**Your instructions**
Among the entries, find the lines with the string "worked" and copy them.

**Record excerpts**
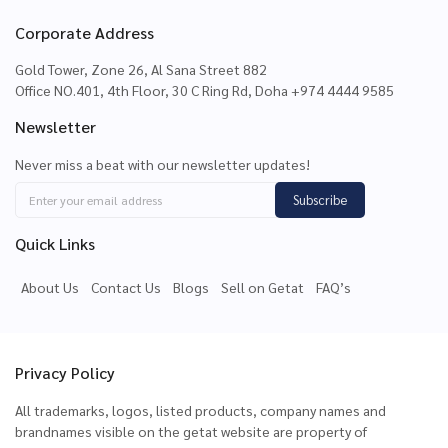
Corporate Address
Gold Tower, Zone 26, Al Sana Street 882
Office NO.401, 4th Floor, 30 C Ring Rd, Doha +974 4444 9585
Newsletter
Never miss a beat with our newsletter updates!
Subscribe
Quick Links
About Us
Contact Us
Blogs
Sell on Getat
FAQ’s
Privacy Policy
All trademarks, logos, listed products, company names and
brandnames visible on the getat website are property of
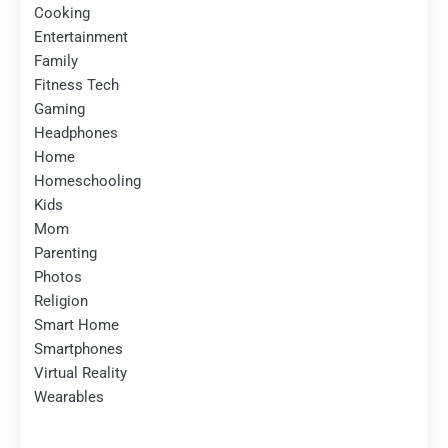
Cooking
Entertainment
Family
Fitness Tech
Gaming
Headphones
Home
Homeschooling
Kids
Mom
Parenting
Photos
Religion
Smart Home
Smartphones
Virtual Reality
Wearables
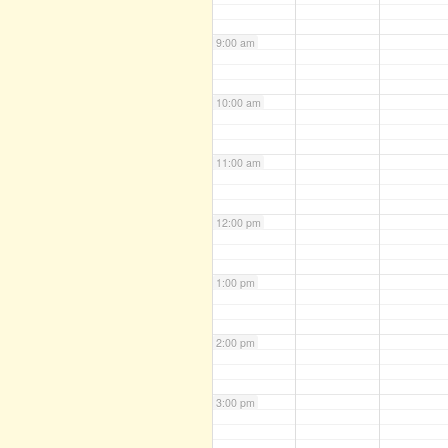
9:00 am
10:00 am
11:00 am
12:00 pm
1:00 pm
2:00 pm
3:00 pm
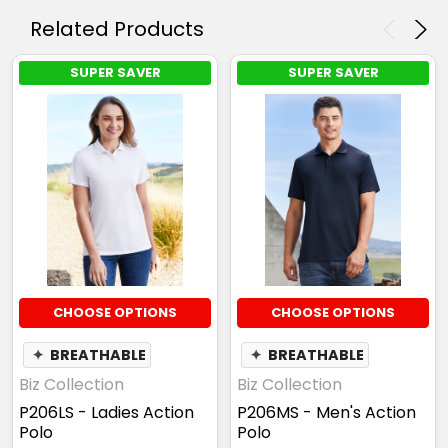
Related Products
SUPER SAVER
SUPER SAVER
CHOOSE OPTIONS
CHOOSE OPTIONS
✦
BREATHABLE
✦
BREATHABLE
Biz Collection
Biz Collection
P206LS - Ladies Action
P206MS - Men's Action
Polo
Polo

--

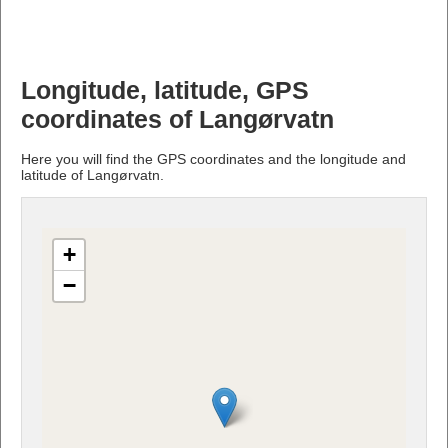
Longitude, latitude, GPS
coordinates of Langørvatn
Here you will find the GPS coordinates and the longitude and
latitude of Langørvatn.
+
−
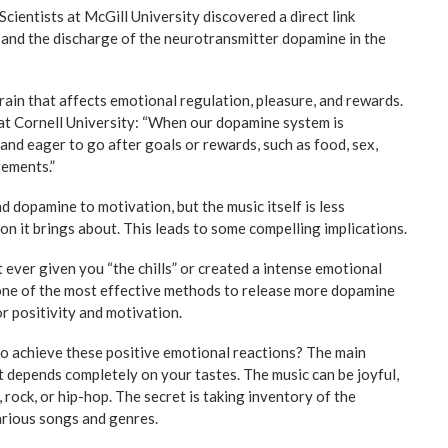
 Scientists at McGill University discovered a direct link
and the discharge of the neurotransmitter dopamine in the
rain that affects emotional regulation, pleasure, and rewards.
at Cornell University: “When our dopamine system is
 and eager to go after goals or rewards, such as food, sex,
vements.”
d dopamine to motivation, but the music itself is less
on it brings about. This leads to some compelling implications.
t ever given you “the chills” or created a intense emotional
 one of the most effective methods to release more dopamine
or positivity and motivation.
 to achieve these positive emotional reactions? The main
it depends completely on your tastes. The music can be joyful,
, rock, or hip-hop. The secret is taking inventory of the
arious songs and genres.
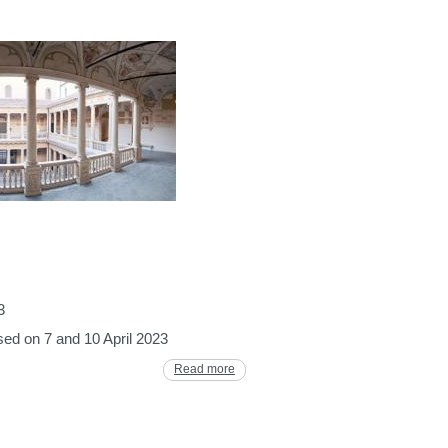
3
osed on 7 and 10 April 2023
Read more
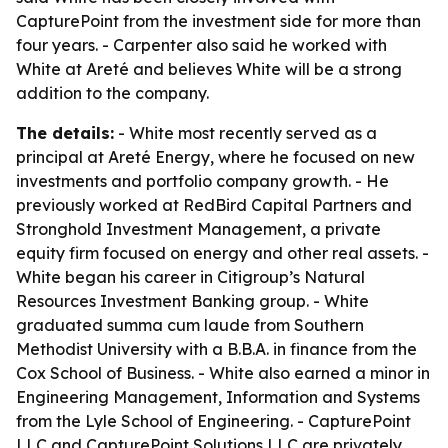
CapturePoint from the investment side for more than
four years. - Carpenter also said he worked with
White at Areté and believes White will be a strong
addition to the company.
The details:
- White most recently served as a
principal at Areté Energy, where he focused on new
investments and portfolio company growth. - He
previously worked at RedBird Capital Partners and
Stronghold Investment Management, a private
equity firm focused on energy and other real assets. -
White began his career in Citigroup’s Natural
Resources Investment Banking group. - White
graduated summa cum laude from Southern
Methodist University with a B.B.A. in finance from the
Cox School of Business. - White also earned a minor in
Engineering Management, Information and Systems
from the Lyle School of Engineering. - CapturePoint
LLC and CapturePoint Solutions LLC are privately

...

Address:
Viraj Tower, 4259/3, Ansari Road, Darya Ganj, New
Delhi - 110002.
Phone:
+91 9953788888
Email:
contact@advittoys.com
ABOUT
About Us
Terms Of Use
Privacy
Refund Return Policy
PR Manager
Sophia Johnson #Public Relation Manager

**Answer**
four years. - Carpenter also said he worked with
previously worked at RedBird Capital Partners and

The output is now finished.